I know the regional distributor up here so I'll probably give him a try first, got a few things to get sorted before the machine too, thanks though


----------



## fatboyslim (Sep 29, 2011)

The fracino portafilter is one of the best I've handled.

It fits 15 and 18g VST. Only difference between cherub and heavenly is aesthetics and a larger water tank.

Cherub can have custom paint job.

Piccino is dual boiler but has no indicator of boiler heating cycle.

Seems like a design oversight and definitely put me off it.

Can definitely recommend the Cherub.


----------



## CoffeeJohnny (Feb 28, 2011)

yes I think I'm leaning toward the cherub now myself, just wish neil would get back off holiday, I'm desperate for a machine now.

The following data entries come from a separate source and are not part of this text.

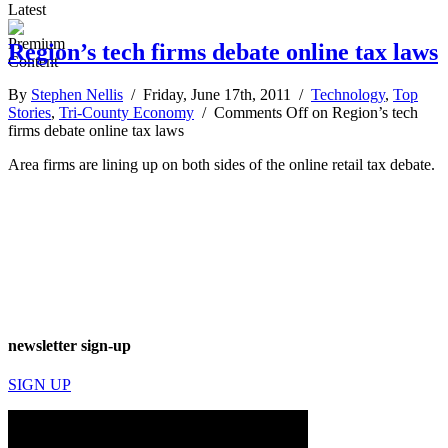
Latest
Region’s tech firms debate online tax laws
By
Stephen Nellis
/ Friday, June 17th, 2011 /
Technology
,
Top
Stories
,
Tri-County Economy
/
Comments Off
on Region’s tech
firms debate online tax laws
Area firms are lining up on both sides of the online retail tax debate.
newsletter sign-up
SIGN UP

I know I'll upgrade in the future, but as I was once told, Fracino machines tend to be the equivalant to a machine 30% higher in price if it's got a famous name on it.

Also my local distributor is absolutely amazing when it comes to machines so if I can fix the issue with the M31 I may part ex it, or sell it on.


----------



## coffeebean (Jan 26, 2010)

but as I was once told, Fracino machines tend to be the equivalant to a machine 30% higher in price if it's got a famous name on it.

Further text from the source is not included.